One day it occurred to me that the end of the pipe outside was much longer and closer to the ground than the top of the battery so I installed a small computer type muffin fan in the tube just to make sure I had any gas going outside.

I never had any problems with hydrogen build up.

Now a friend of mine had several old car batteries that were his battery backup at his place. They were just laying on the floor in the room he use for his shack. He usually charged them with a big floor model battery charger using mains power.

One day I asked if he wasn’t concerned about hydrogen gassing out of the batteries, his answer was “No.”
He figured there was enough space in the room that the fan from his forced air system would dissipate it before it got to critical mass.

He said the furnace fan was almost always running both summer and winter because he had central air-conditioning which ran when it was warm out and forced air heat that ran when it was cold out.

I guess he was right because he never had a problem with it either.

To figure out how long you can run your rigs on your batteries you have to look up how much power the rig uses on transmit and receive then calculate how long you spend transmitting and receiving. Then how much capacity the batteries have in amp hours and do some dividing.

No one can say for definite how long your batteries will last. There are a lot of variables. You might be able to listen for days and even weeks but not transmit long at all. Even once you can no longer transmit you might still be able to receive for a long time.


Hypotheticly speaking, (I'm not going to do this!) could I use a 110 volt Battery charger hooked to a 350 watt Inverter, which is in turn hooked directly to the solar panels to regulate the charge on the batteries?


I don’t think this would work out because of the law of diminishing returns. I doubt the solar panel would generate enough juice to keep the batteries up enough for the charger to work. If it did you’d have a perpetual motion machine. You’d be better off just letting the solar panel charge the batteries directly. Unless you have a lot more solar panel capacity than the ones you listed have.

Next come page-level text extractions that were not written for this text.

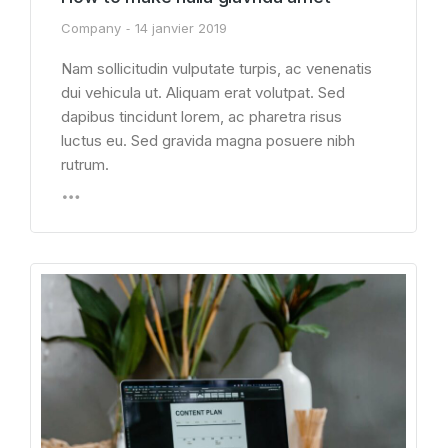
Company
14 janvier 2019
Nam sollicitudin vulputate turpis, ac venenatis
dui vehicula ut. Aliquam erat volutpat. Sed
dapibus tincidunt lorem, ac pharetra risus
luctus eu. Sed gravida magna posuere nibh
rutrum.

My younger brother is using several of the panels harbor freight sells along with a bank of deep cycle batteries where he lives. It is remote enough that the power company wants a small fortune to run wire to his place. Last I knew he had 6 batteries and 10 solar panels. I’m not real sure what he is using for a controller but I know the one harbor freight sold him went belly up.

When things are working right he can run his refrigerator and freezer no problems. In the evening when he wants to watch TV he simply unplugs the freezer to free up enough juice to run it without having the picture go funky.